== Material to process ==
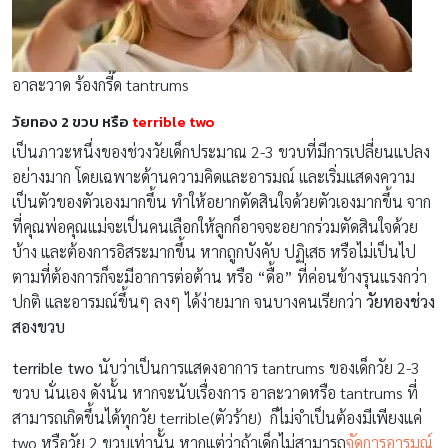
อาละวาด ร้องกรี๊ด tantrums
วัยทอง 2 ขวบ หรือ
terrible two
เป็นภาวะหนึ่งของช่วงวัยเด็กประมาณ 2-3 ขวบที่มีการเปลี่ยนแปลง
อย่างมาก โดยเฉพาะด้านความคิดและอารมณ์ และเริ่มแสดงความ
เป็นตัวของตัวเองมากขึ้น ทำให้อยากตัดสินใจด้วยตัวเองมากขึ้น จาก
ที่คุณพ่อคุณแม่จะเป็นคนเลือกให้ลูกก็อาจจะอยากร่วมตัดสินใจด้วย
บ้าง และต้องการอิสระมากขึ้น หากถูกบังคับ ปฏิเสธ หรือไม่เป็นไป
ตามที่ต้องการก็จะมีอาการต่อต้าน หรือ “ดื้อ” ที่ค่อนข้างรุนแรงกว่า
ปกติ และอารมณ์ขึ้นๆ ลงๆ ได้ง่ายมาก จนบางคนเรียกว่า
วัยทองช่วง
สองขวบ
terrible two
นับว่าเป็นการแสดงอาการ tantrums ของเด็กวัย 2-3
ขวบ นั่นเอง ดังนั้น หากจะนับเรื่องการ อาละวาดหรือ tantrums ที่
สามารถเกิดขึ้นได้ทุกวัย terrible(ตัวร้าย) ก็ไม่จำเป็นต้องมีเพียงแค่
two หรือวัย 2 ขวบเท่านั้น หากแต่ว่าถ้าเด็กไม่สามารถ
จัดการอารมณ์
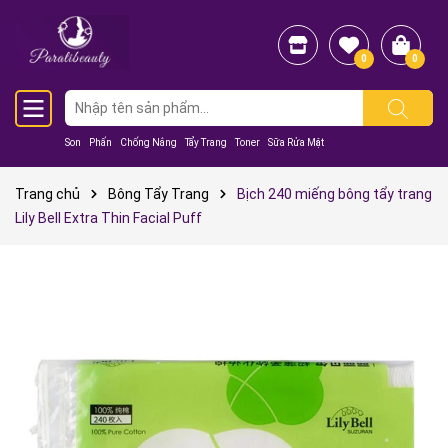
0
0
Son
Phấn
Chống Nắng
Tẩy Trang
Toner
Sữa Rửa Mặt
Trang chủ
Bông Tẩy Trang
Bịch 240 miếng bông tẩy trang
Lily Bell Extra Thin Facial Puff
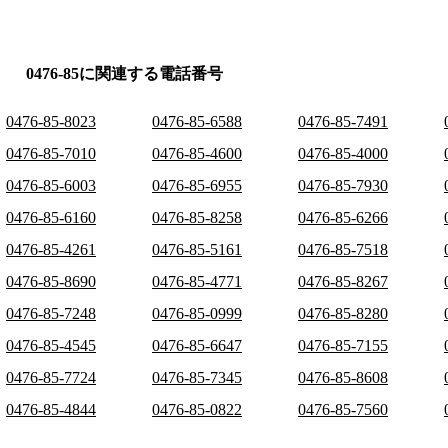
0476-85に関連する電話番号
0476-85-8023
0476-85-6588
0476-85-7491
0476-85-7010
0476-85-4600
0476-85-4000
0476-85-6003
0476-85-6955
0476-85-7930
0476-85-6160
0476-85-8258
0476-85-6266
0476-85-4261
0476-85-5161
0476-85-7518
0476-85-8690
0476-85-4771
0476-85-8267
0476-85-7248
0476-85-0999
0476-85-8280
0476-85-4545
0476-85-6647
0476-85-7155
0476-85-7724
0476-85-7345
0476-85-8608
0476-85-4844
0476-85-0822
0476-85-7560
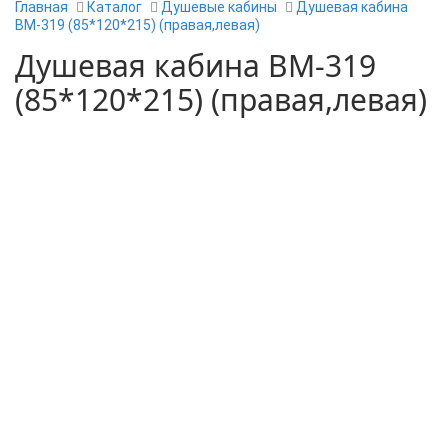
Главная
Каталог
Душевые кабины
Душевая кабина
ВМ-319 (85*120*215) (правая,левая)
Душевая кабина ВМ-319
(85*120*215) (правая,левая)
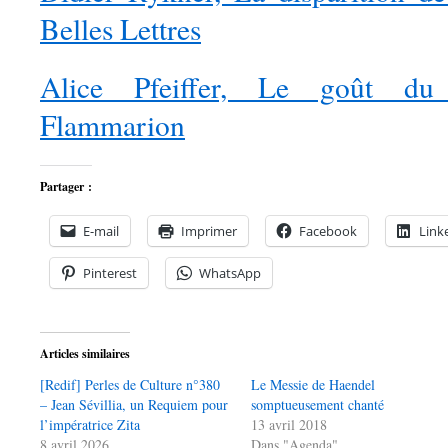
Belles Lettres
Alice Pfeiffer, Le goût du
Flammarion
Partager :
E-mail
Imprimer
Facebook
Link
Pinterest
WhatsApp
Articles similaires
[Redif] Perles de Culture n°380
Le Messie de Haendel
– Jean Sévillia, un Requiem pour
somptueusement chanté
l’impératrice Zita
13 avril 2018
8 avril 2026
Dans "Agenda"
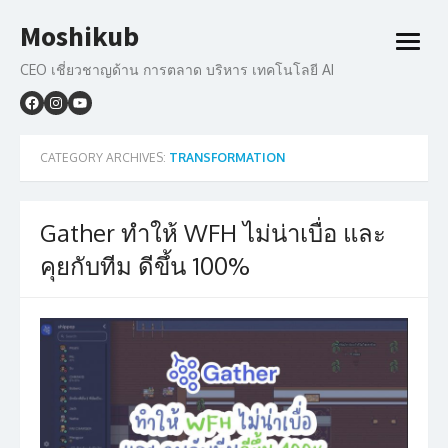
Skip
Moshikub
to
open
content
menu
CEO เชี่ยวชาญด้าน การตลาด บริหาร เทคโนโลยี AI
CATEGORY ARCHIVES:
TRANSFORMATION
Gather ทำให้ WFH ไม่น่าเบื่อ และ
คุยกับทีม ดีขึ้น 100%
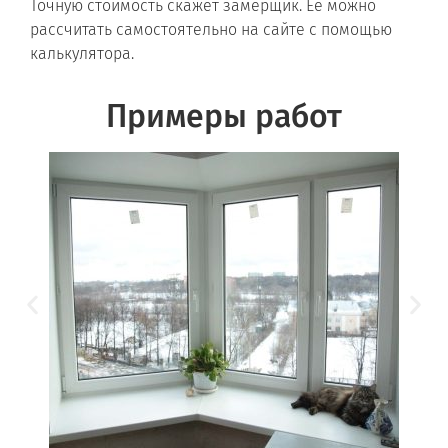
Точную стоимость скажет замерщик. Ее можно
рассчитать самостоятельно на сайте с помощью
калькулятора.
Примеры работ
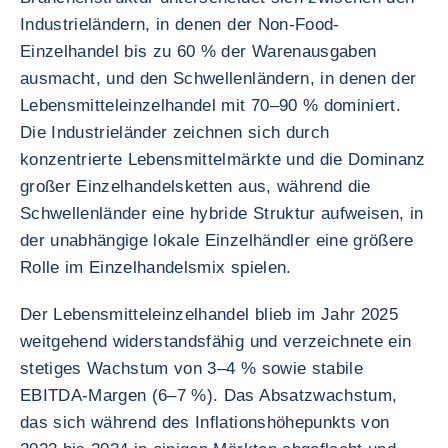
Industrieländern, in denen der Non-Food-
Einzelhandel bis zu 60 % der Warenausgaben
ausmacht, und den Schwellenländern, in denen der
Lebensmitteleinzelhandel mit 70–90 % dominiert.
Die Industrieländer zeichnen sich durch
konzentrierte Lebensmittelmärkte und die Dominanz
großer Einzelhandelsketten aus, während die
Schwellenländer eine hybride Struktur aufweisen, in
der unabhängige lokale Einzelhändler eine größere
Rolle im Einzelhandelsmix spielen.
Der Lebensmitteleinzelhandel blieb im Jahr 2025
weitgehend widerstandsfähig und verzeichnete ein
stetiges Wachstum von 3–4 % sowie stabile
EBITDA-Margen (6–7 %). Das Absatzwachstum,
das sich während des Inflationshöhepunkts von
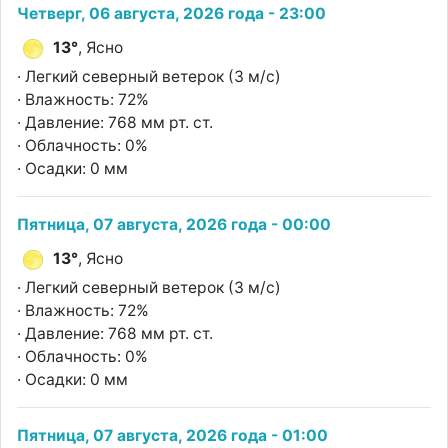
Четверг, 06 августа, 2026 года - 23:00
13°
, Ясно
· Легкий северный ветерок (3 м/с)
· Влажность: 72%
· Давление: 768 мм рт. ст.
· Облачность: 0%
· Осадки: 0 мм
Пятница, 07 августа, 2026 года - 00:00
13°
, Ясно
· Легкий северный ветерок (3 м/с)
· Влажность: 72%
· Давление: 768 мм рт. ст.
· Облачность: 0%
· Осадки: 0 мм
Пятница, 07 августа, 2026 года - 01:00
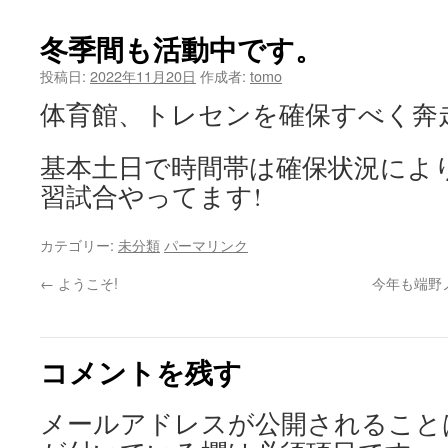
ツ
冬季間も活動中です。
へ
投稿日:
2022年11月20日
作成者:
tomo
ス
体育館、トレセンを確保すべく奔走
キ
基本土日で時間帯は確保状況によ
ッ
習試合やってます!
プ
カテゴリー:
未分類
パーマリンク
←
ようこそ!
今年も端野
コメントを残す
メールアドレスが公開されること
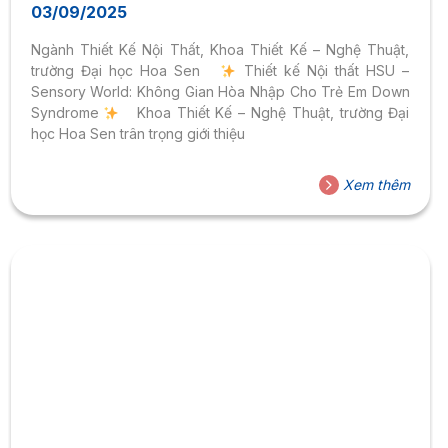
03/09/2025
Ngành Thiết Kế Nội Thất, Khoa Thiết Kế – Nghệ Thuật,
trường Đại học Hoa Sen
Thiết kế Nội thất HSU –
Sensory World: Không Gian Hòa Nhập Cho Trẻ Em Down
Syndrome
Khoa Thiết Kế – Nghệ Thuật, trường Đại
học Hoa Sen trân trọng giới thiệu
Xem thêm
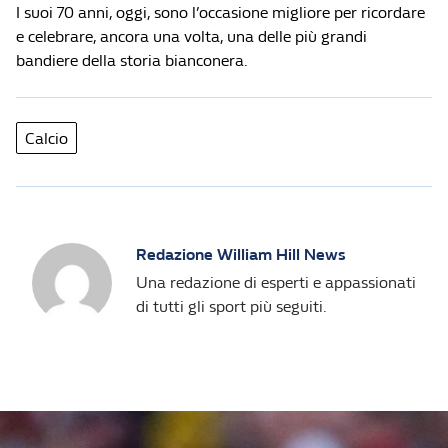
I suoi 70 anni, oggi, sono l’occasione migliore per ricordare
e celebrare, ancora una volta, una delle più grandi
bandiere della storia bianconera.
Calcio
Redazione William Hill News
Una redazione di esperti e appassionati
di tutti gli sport più seguiti.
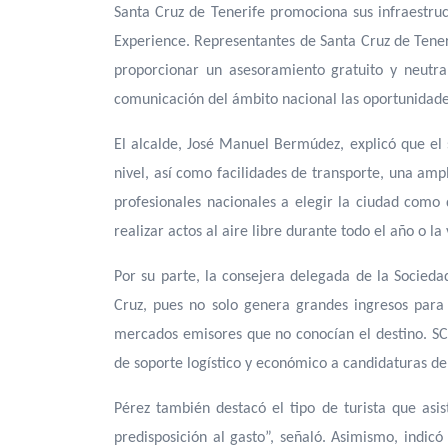
Santa Cruz de Tenerife promociona sus infraestruc
Experience. Representantes de Santa Cruz de Tener
proporcionar un asesoramiento gratuito y neutra
comunicación del ámbito nacional las oportunidades
El alcalde, José Manuel Bermúdez, explicó que el 
nivel, así como facilidades de transporte, una amp
profesionales nacionales a elegir la ciudad como
realizar actos al aire libre durante todo el año o 
Por su parte, la consejera delegada de la Socieda
Cruz, pues no solo genera grandes ingresos para
mercados emisores que no conocían el destino. SCT
de soporte logístico y económico a candidaturas de
Pérez también destacó el tipo de turista que asis
predisposición al gasto”, señaló. Asimismo, indic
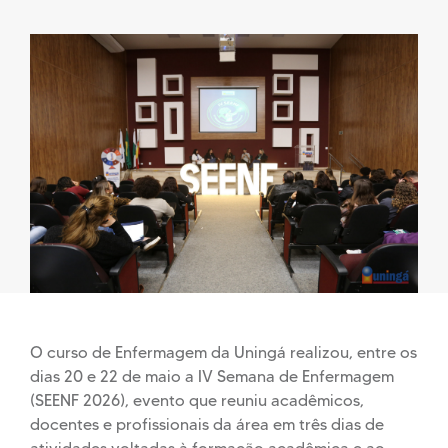
O curso de Enfermagem da Uningá realizou, entre os
dias 20 e 22 de maio a IV Semana de Enfermagem
(SEENF 2026), evento que reuniu acadêmicos,
docentes e profissionais da área em três dias de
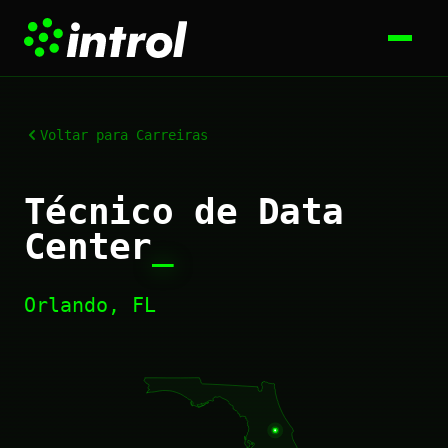
Voltar para Carreiras
Técnico de Data
Center
_
Orlando, FL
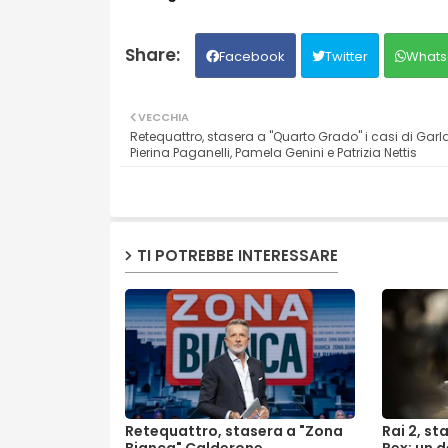
Facebook
Twitter
Whats
VECCHIA
Retequattro, stasera a "Quarto Grado" i casi di Garl
Pierina Paganelli, Pamela Genini e Patrizia Nettis
TI POTREBBE INTERESSARE
Retequattro, stasera a "Zona
Rai 2, st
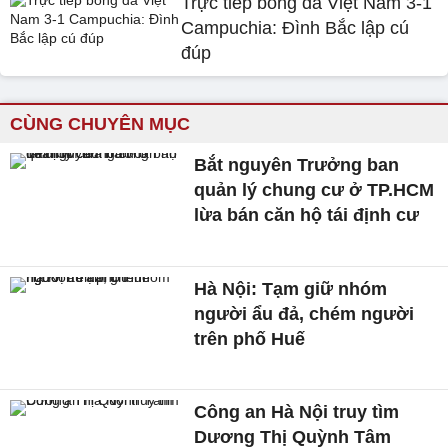
Trực tiếp bóng đá Việt Nam 3-1
Campuchia: Đình Bắc lập cú
đúp
CÙNG CHUYÊN MỤC
Bắt nguyên Trưởng ban
quản lý chung cư ở TP.HCM
lừa bán căn hộ tái định cư
Hà Nội: Tạm giữ nhóm
người ẩu đả, chém người
trên phố Huế
Công an Hà Nội truy tìm
Dương Thị Quỳnh Tâm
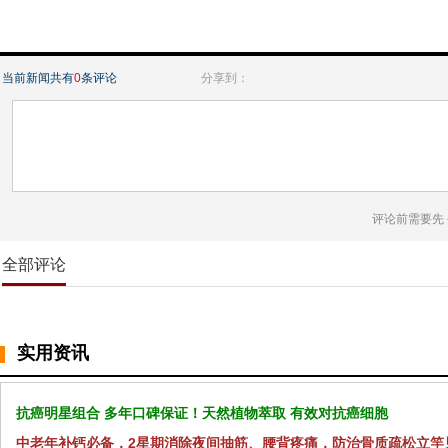
当前新闻共有
0
条评论
分享到：
评论前需要先
全部评论
实用资讯
抗癌明星组合 多年口碑保证！天然植物萃取 有效对抗癌细胞
中老年补钙必备，2星期消除夜间抽筋、腰背疼痛，防治骨质疏松立竿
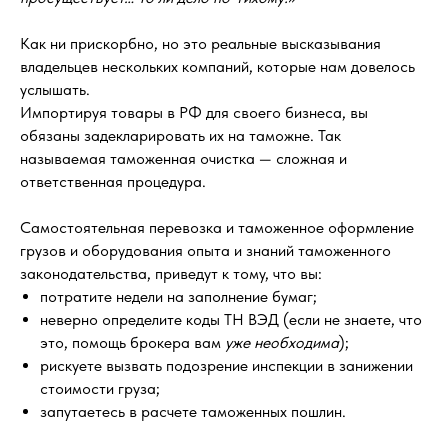
Как ни прискорбно, но это реальные высказывания
владельцев нескольких компаний, которые нам довелось
услышать.
Импортируя товары в РФ для своего бизнеса, вы
обязаны задекларировать их на таможне. Так
называемая таможенная очистка — сложная и
ответственная процедура.
Самостоятельная перевозка и таможенное оформление
грузов и оборудования опыта и знаний таможенного
законодательства, приведут к тому, что вы:
потратите недели на заполнение бумаг;
неверно определите коды ТН ВЭД (если не знаете, что
это, помощь брокера вам
уже необходима
);
рискуете вызвать подозрение инспекции в занижении
стоимости груза;
запутаетесь в расчете таможенных пошлин.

== Exercise objective ==
Go to the line above that contains "das sich während des Inflationshöhepunkts von" and reproduce everything exactly from there through the line that contains "(SEENF 2026), evento", leaving out the pictures.

== Answer box ==
das sich während des Inflationshöhepunkts von
Четверг, 06 августа, 2026 года - 23:00
13°
, Ясно
· Легкий северный ветерок (3 м/с)
· Влажность: 72%
· Давление: 768 мм рт. ст.
· Облачность: 0%
· Осадки: 0 мм
Пятница, 07 августа, 2026 года - 00:00
13°
, Ясно
· Легкий северный ветерок (3 м/с)
· Влажность: 72%
· Давление: 768 мм рт. ст.
· Облачность: 0%
· Осадки: 0 мм
Пятница, 07 августа, 2026 года - 01:00
ツ
冬季間も活動中です。
へ
投稿日:
2022年11月20日
作成者:
tomo
ス
体育館、トレセンを確保すべく奔走
キ
基本土日で時間帯は確保状況によ
ッ
習試合やってます!
プ
カテゴリー:
未分類
パーマリンク
←
ようこそ!
今年も端野
コメントを残す
メールアドレスが公開されること
03/09/2025
Ngành Thiết Kế Nội Thất, Khoa Thiết Kế – Nghệ Thuật,
trường Đại học Hoa Sen
Thiết kế Nội thất HSU –
Sensory World: Không Gian Hòa Nhập Cho Trẻ Em Down
Syndrome
Khoa Thiết Kế – Nghệ Thuật, trường Đại
học Hoa Sen trân trọng giới thiệu
Xem thêm
I suoi 70 anni, oggi, sono l’occasione migliore per ricordare
e celebrare, ancora una volta, una delle più grandi
bandiere della storia bianconera.
Calcio
Redazione William Hill News
Una redazione di esperti e appassionati
di tutti gli sport più seguiti.
Santa Cruz de Tenerife promociona sus infraestruc
Experience. Representantes de Santa Cruz de Tener
proporcionar un asesoramiento gratuito y neutra
comunicación del ámbito nacional las oportunidades
El alcalde, José Manuel Bermúdez, explicó que el 
nivel, así como facilidades de transporte, una amp
profesionales nacionales a elegir la ciudad como
realizar actos al aire libre durante todo el año o 
Por su parte, la consejera delegada de la Socieda
Cruz, pues no solo genera grandes ingresos para
mercados emisores que no conocían el destino. SCT
de soporte logístico y económico a candidaturas de
Pérez también destacó el tipo de turista que asis
predisposición al gasto”, señaló. Asimismo, indic
O curso de Enfermagem da Uningá realizou, entre os
dias 20 e 22 de maio a IV Semana de Enfermagem
(SEENF 2026), evento que reuniu acadêmicos,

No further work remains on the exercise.